Além disso, a proposta de resolução mantém a possibilidade de ocultar os verdadeiros responsáveis pela indicação das emendas, diz Guilherme France, que é consultor da Transparência Internacional.
“A minuta de resolução reincide no mesmo problema histórico do orçamento secreto: a criação de figuras interpostas – relator, comissões – para impedir a identificação do parlamentar que, de fato, patrocina cada emenda. Ao prever a possibilidade de que o líder da bancada partidária encaminhe emenda para as comissões e, assim, assuma a titularidade de todas as emendas dos parlamentares daquele partido, na prática, está se criando uma nova figura interposta”, avalia ele.
“Essa (proposta de) resolução, portanto, cria, indiretamente, a figura da emenda de bancada partidária, que não encontra respaldo na própria Constituição Federal”, diz France.

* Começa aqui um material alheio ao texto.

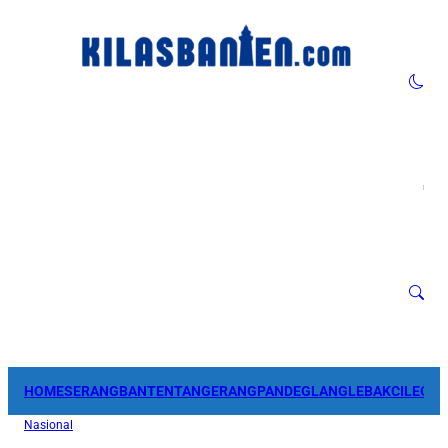
HOME
SERANG
BANTEN
TANGERANG
PANDEGLANG
LEBAK
CILEGO
Nasional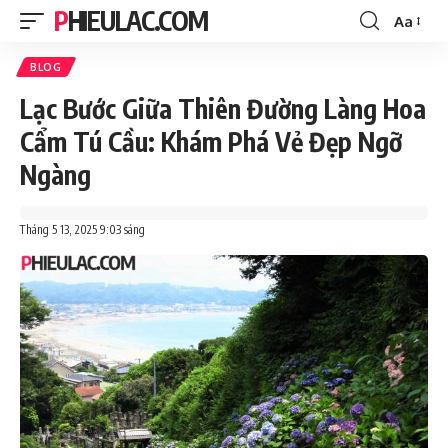
PHIEULAC.COM
Aa
Font
Resizer
BLOG
Lạc Bước Giữa Thiên Đường Làng Hoa
Cẩm Tú Cầu: Khám Phá Vẻ Đẹp Ngỡ
Ngàng
Tháng 5 13, 2025 9:03 sáng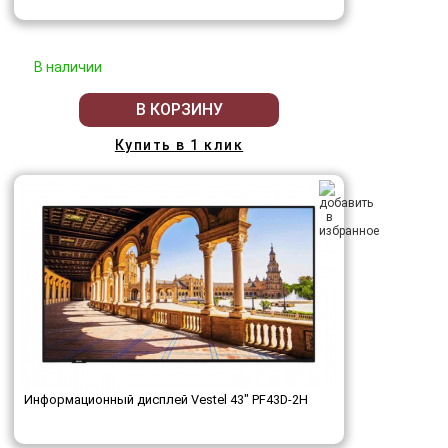
В наличии
В КОРЗИНУ
Купить в 1 клик
Информационный дисплей Vestel 43" PF43D-2H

“Estão tentando calar as consultorias técnicas para concentrar poder e manipular informações orçamentárias. Essa mudança atropela a independência do assessoramento técnico e fere o equilíbrio entre as Casas. Querem transformar um processo técnico e transparente em informação controlada pelos donos do poder”, diz a líder do Novo na Câmara, a deputada federal Adriana Ventura (SP).
Segundo o Estadão apurou, a proposta de resolução vem gerando insatisfação entre os consultores legislativos das duas Casas. Há a possibilidade de que o texto seja modificado antes de ser protocolado. Para consultores de Orçamento, a nova resolução representa um “retrocesso institucional”. As consultorias, dizem os profissionais, foram importantes para denunciar práticas inadequadas na época do orçamento secreto.
A proposta também acaba com a alternância que existe hoje entre as consultorias da Câmara e do Senado. Desde 1993, as consultorias de Orçamento das duas Casas se revezam na coordenação do assessoramento à elaboração do Orçamento. No modelo proposto, essa responsabilidade será do novo secretário indicado pelo presidente do Senado.
O projeto altera a Resolução 01 de 2006, que disciplina o funcionamento da Comissão Mista de Orçamento (CMO). A CMO é a comissão responsável por analisar a Lei de Diretrizes Orçamentárias (LDO) e a Lei Orçamentária Anual (LOA), que corresponde ao Orçamento de cada ano. A criação do “Secretário Especial de Orçamento” está prevista no artigo 154 da minuta de resolução.
Segundo a justificativa da minuta, o objetivo da criação da nova Secretaria Orçamentária Especial é realizar a “padronização de orientações, durante o processo orçamentário e sobre a execução de emendas, e dos procedimentos das bancadas partidárias e das comissões permanentes”.